旭化成株式会社(3407)
業績推移
詳細データ
事業プロファイル
人的資本
直近の外部環境への対応
競合・類似企業
競合・類似企業
AI事業分析
成長の質
★★★★★
売上CAGR 9.6%と堅調な成長を遂げているが、純利益が過去に赤字を計上した経緯があり、利益成長の安定性にはまだ改善の余地がある。
財務健全性
★★★★★
直近5期で純利益が-919億円(2期前)の赤字を計上しており、収益のボラティリティが高い。・投資CFが-3812億円と過去最大規模で拡大しており、キャッシュフローの圧迫要因となっている。
経営品質
★★★★★
利益率改善とCFの質は評価できるが、目標達成までの道筋と外部要因への依存度が高い点から、実行力と誠実さには改善の余地がある。
競争優位(モート)
独自技術/複合持続性:中
100年の歴史に裏打ちされた技術力と高付加価値製品ポートフォリオが優位性を支えるが、グローバル競争激化により維持には継続的なR&D投資が不可欠。
✦ 主要な強み
- 営業CF/純利益が223%と極めて高く、利益のキャッシュ化能力が優れている。
- 自己資本比率が47.7%と財務基盤が堅固で、外部環境変化に対する耐性が高い。
- 売上高CAGRが4年間で9.6%と、マテリアル・住宅・ヘルスケアの多角化により安定した成長を続けている。
⚠ 主要な懸念
- 直近5期で純利益が-919億円(2期前)の赤字を記録しており、収益の安定性に課題がある。
- 投資CFが-3812億円と過去最大規模で拡大しており、成長投資がキャッシュフローに与える負荷が大きい。
- 営業利益率が7.0%と改善傾向にあるものの、2030年目標(3,800億円)達成にはさらなる拡大が必要。
▼ 構造的リスク
- グローバル化学メーカーとしての競争激化により、価格競争力とシェア維持が収益を左右する構造。
- 原材料価格の変動と供給不安が、コスト構造の安定性を脅かす構造的な脆弱性を有する。
- 環境規制の強化が事業継続コストを増大させ、収益性を圧迫するリスクが常態化している。
↗ 改善条件
- 原材料価格の安定化と為替変動の収束により、コスト構造の改善と収益性の向上が見込まれる。
- 高付加価値製品の販売拡大と生産性向上施策の定着により、営業利益率が目標水準に達すればROEの改善が見込まれる。
- 投資CFの効率化とキャッシュフローの最適化により、財務健全性を維持しつつ成長投資を継続できる環境が整えば、中長期的な企業価値向上が見込まれる。
経営姿勢
責任転嫁傾向:高い(外部責任転嫁)
リスク要因として「為替」「原材料」「環境規制」など外部要因を羅列しており、内部の生産性向上やコスト構造改革への具体的な言及が相対的に薄い。
言行一致チェック
2030年までに営業利益3,800億円、ROE12%以上を目指す構造転換と生産性向上
一致直近の営業利益は2,119億円(利益率7.0%)、ROEは7.3%。

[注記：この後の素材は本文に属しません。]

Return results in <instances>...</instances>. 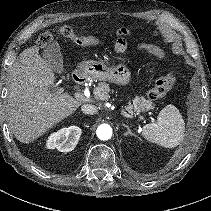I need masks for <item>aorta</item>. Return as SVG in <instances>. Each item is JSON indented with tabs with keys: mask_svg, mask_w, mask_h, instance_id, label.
I'll return each instance as SVG.
<instances>
[{
	"mask_svg": "<svg viewBox=\"0 0 211 211\" xmlns=\"http://www.w3.org/2000/svg\"><path fill=\"white\" fill-rule=\"evenodd\" d=\"M96 134L100 140H109L112 137V128L108 124H101L97 128Z\"/></svg>",
	"mask_w": 211,
	"mask_h": 211,
	"instance_id": "762f6f07",
	"label": "aorta"
}]
</instances>
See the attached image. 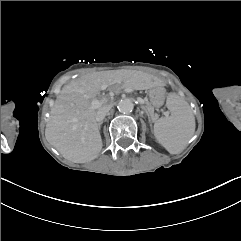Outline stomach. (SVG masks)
<instances>
[{"mask_svg":"<svg viewBox=\"0 0 241 241\" xmlns=\"http://www.w3.org/2000/svg\"><path fill=\"white\" fill-rule=\"evenodd\" d=\"M149 99L153 107H161L165 101V90L162 87L150 90Z\"/></svg>","mask_w":241,"mask_h":241,"instance_id":"obj_1","label":"stomach"}]
</instances>
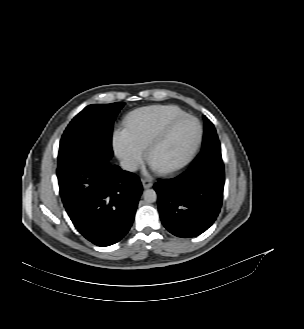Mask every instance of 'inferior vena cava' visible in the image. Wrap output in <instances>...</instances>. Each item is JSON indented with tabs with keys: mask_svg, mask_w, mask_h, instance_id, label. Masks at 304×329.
<instances>
[{
	"mask_svg": "<svg viewBox=\"0 0 304 329\" xmlns=\"http://www.w3.org/2000/svg\"><path fill=\"white\" fill-rule=\"evenodd\" d=\"M120 167L123 170L127 171H136L137 170V163L131 159H122L120 161Z\"/></svg>",
	"mask_w": 304,
	"mask_h": 329,
	"instance_id": "obj_1",
	"label": "inferior vena cava"
}]
</instances>
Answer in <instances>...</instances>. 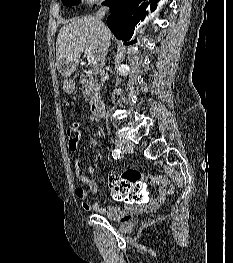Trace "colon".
Listing matches in <instances>:
<instances>
[{
	"instance_id": "obj_1",
	"label": "colon",
	"mask_w": 233,
	"mask_h": 263,
	"mask_svg": "<svg viewBox=\"0 0 233 263\" xmlns=\"http://www.w3.org/2000/svg\"><path fill=\"white\" fill-rule=\"evenodd\" d=\"M68 146L71 151L77 149L84 136V129L80 123L74 122L67 128ZM119 175H109L110 186L116 196L130 201L132 204H139L142 199L149 200L151 190H146V182L141 178L144 171L137 169H117ZM118 200L117 198L115 199ZM136 201V202H135Z\"/></svg>"
}]
</instances>
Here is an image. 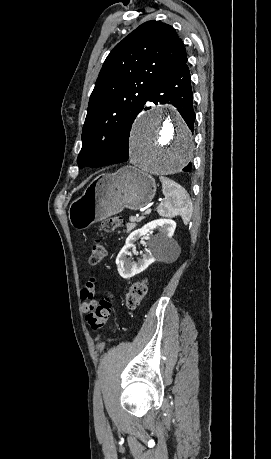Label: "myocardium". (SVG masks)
<instances>
[{
    "instance_id": "myocardium-1",
    "label": "myocardium",
    "mask_w": 271,
    "mask_h": 459,
    "mask_svg": "<svg viewBox=\"0 0 271 459\" xmlns=\"http://www.w3.org/2000/svg\"><path fill=\"white\" fill-rule=\"evenodd\" d=\"M105 156H106L105 154H100L98 157H99V158H103V157H105Z\"/></svg>"
}]
</instances>
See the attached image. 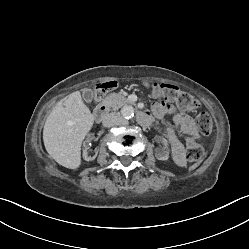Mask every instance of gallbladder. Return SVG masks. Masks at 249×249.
Masks as SVG:
<instances>
[{
  "instance_id": "obj_1",
  "label": "gallbladder",
  "mask_w": 249,
  "mask_h": 249,
  "mask_svg": "<svg viewBox=\"0 0 249 249\" xmlns=\"http://www.w3.org/2000/svg\"><path fill=\"white\" fill-rule=\"evenodd\" d=\"M82 97L87 104H91L94 98V93L91 89H83Z\"/></svg>"
}]
</instances>
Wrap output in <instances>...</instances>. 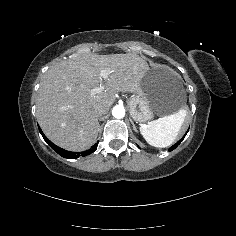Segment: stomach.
I'll use <instances>...</instances> for the list:
<instances>
[{"mask_svg": "<svg viewBox=\"0 0 236 236\" xmlns=\"http://www.w3.org/2000/svg\"><path fill=\"white\" fill-rule=\"evenodd\" d=\"M185 104L186 93L180 79L163 68L149 69L128 100L130 116L138 123L150 121L154 114H175Z\"/></svg>", "mask_w": 236, "mask_h": 236, "instance_id": "1", "label": "stomach"}]
</instances>
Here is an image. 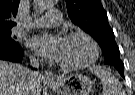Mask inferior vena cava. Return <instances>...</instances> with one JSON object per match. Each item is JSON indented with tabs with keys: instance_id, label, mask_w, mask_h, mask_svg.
<instances>
[{
	"instance_id": "1",
	"label": "inferior vena cava",
	"mask_w": 135,
	"mask_h": 95,
	"mask_svg": "<svg viewBox=\"0 0 135 95\" xmlns=\"http://www.w3.org/2000/svg\"><path fill=\"white\" fill-rule=\"evenodd\" d=\"M30 65L33 68H38L39 67V62L38 60H36V58L34 57H30ZM27 75V80L30 84H32L36 78V76H38V72H36L35 70L29 69L26 72ZM27 95H30L29 93Z\"/></svg>"
}]
</instances>
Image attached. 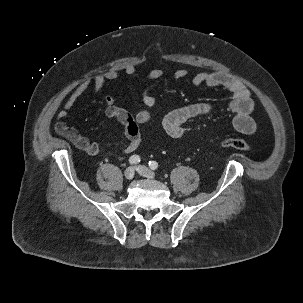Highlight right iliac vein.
I'll return each instance as SVG.
<instances>
[{
	"label": "right iliac vein",
	"instance_id": "63e3f726",
	"mask_svg": "<svg viewBox=\"0 0 303 303\" xmlns=\"http://www.w3.org/2000/svg\"><path fill=\"white\" fill-rule=\"evenodd\" d=\"M135 175V172H134V168L133 167H128L125 171H124V176L126 179L128 180H131L133 179Z\"/></svg>",
	"mask_w": 303,
	"mask_h": 303
}]
</instances>
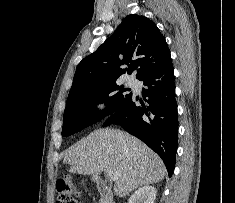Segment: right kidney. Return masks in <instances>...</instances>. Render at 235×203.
<instances>
[{"label": "right kidney", "instance_id": "right-kidney-1", "mask_svg": "<svg viewBox=\"0 0 235 203\" xmlns=\"http://www.w3.org/2000/svg\"><path fill=\"white\" fill-rule=\"evenodd\" d=\"M157 190L153 186L139 188L128 200V203H155Z\"/></svg>", "mask_w": 235, "mask_h": 203}]
</instances>
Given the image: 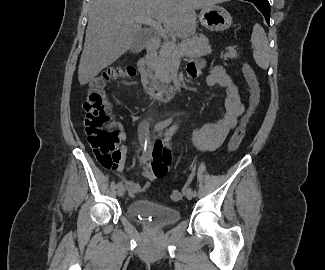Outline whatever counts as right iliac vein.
<instances>
[{
  "mask_svg": "<svg viewBox=\"0 0 325 270\" xmlns=\"http://www.w3.org/2000/svg\"><path fill=\"white\" fill-rule=\"evenodd\" d=\"M125 194V186H120V187H118V189H117V195L119 196V197H121V196H123Z\"/></svg>",
  "mask_w": 325,
  "mask_h": 270,
  "instance_id": "right-iliac-vein-1",
  "label": "right iliac vein"
}]
</instances>
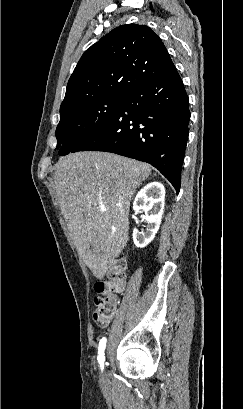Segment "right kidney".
Masks as SVG:
<instances>
[{
    "label": "right kidney",
    "instance_id": "ca27d5eb",
    "mask_svg": "<svg viewBox=\"0 0 243 409\" xmlns=\"http://www.w3.org/2000/svg\"><path fill=\"white\" fill-rule=\"evenodd\" d=\"M165 188L160 182H151L144 186L136 195L133 210L145 212L143 220L147 223L146 231L134 228L133 241L136 247L144 248L155 237L161 223L164 210Z\"/></svg>",
    "mask_w": 243,
    "mask_h": 409
}]
</instances>
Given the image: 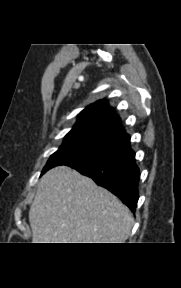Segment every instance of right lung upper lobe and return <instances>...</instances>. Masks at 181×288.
<instances>
[{
    "mask_svg": "<svg viewBox=\"0 0 181 288\" xmlns=\"http://www.w3.org/2000/svg\"><path fill=\"white\" fill-rule=\"evenodd\" d=\"M65 140H79L109 150L113 156L131 150L129 135L120 126V118L106 100L86 107ZM64 140V141H65Z\"/></svg>",
    "mask_w": 181,
    "mask_h": 288,
    "instance_id": "right-lung-upper-lobe-1",
    "label": "right lung upper lobe"
}]
</instances>
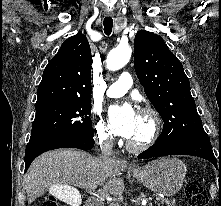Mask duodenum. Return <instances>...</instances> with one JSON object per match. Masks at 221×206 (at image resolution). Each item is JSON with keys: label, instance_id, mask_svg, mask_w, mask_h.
Here are the masks:
<instances>
[{"label": "duodenum", "instance_id": "obj_1", "mask_svg": "<svg viewBox=\"0 0 221 206\" xmlns=\"http://www.w3.org/2000/svg\"><path fill=\"white\" fill-rule=\"evenodd\" d=\"M85 206H104V204L100 198L92 196L87 199Z\"/></svg>", "mask_w": 221, "mask_h": 206}]
</instances>
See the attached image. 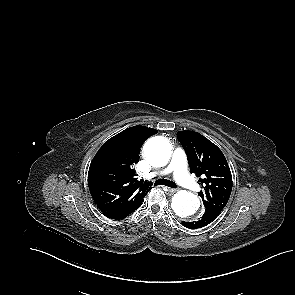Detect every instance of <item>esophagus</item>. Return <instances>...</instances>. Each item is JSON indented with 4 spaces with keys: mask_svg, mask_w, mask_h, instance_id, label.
Here are the masks:
<instances>
[{
    "mask_svg": "<svg viewBox=\"0 0 295 295\" xmlns=\"http://www.w3.org/2000/svg\"><path fill=\"white\" fill-rule=\"evenodd\" d=\"M170 193H175L178 189L176 188H167Z\"/></svg>",
    "mask_w": 295,
    "mask_h": 295,
    "instance_id": "1",
    "label": "esophagus"
}]
</instances>
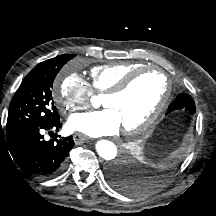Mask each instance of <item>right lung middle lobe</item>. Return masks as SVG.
<instances>
[{"instance_id": "obj_1", "label": "right lung middle lobe", "mask_w": 216, "mask_h": 216, "mask_svg": "<svg viewBox=\"0 0 216 216\" xmlns=\"http://www.w3.org/2000/svg\"><path fill=\"white\" fill-rule=\"evenodd\" d=\"M74 56L63 54L46 60L25 77L10 103L6 131L51 124L60 119L51 88L60 69Z\"/></svg>"}]
</instances>
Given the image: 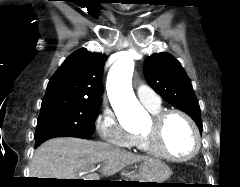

目標達成に向けた加速は必要だが、直近の利益率改善(5.1%→7.0%)は前進を示唆。
高付加価値製品による収益確保と持続可能な社会への貢献
一致営業CF/純利益が223%と極めて高い水準で、利益の質は良好。ただし、投資CFの大幅なマイナスは成長投資の強化を示す一方で、短期的な資金繰りへの負荷となっている。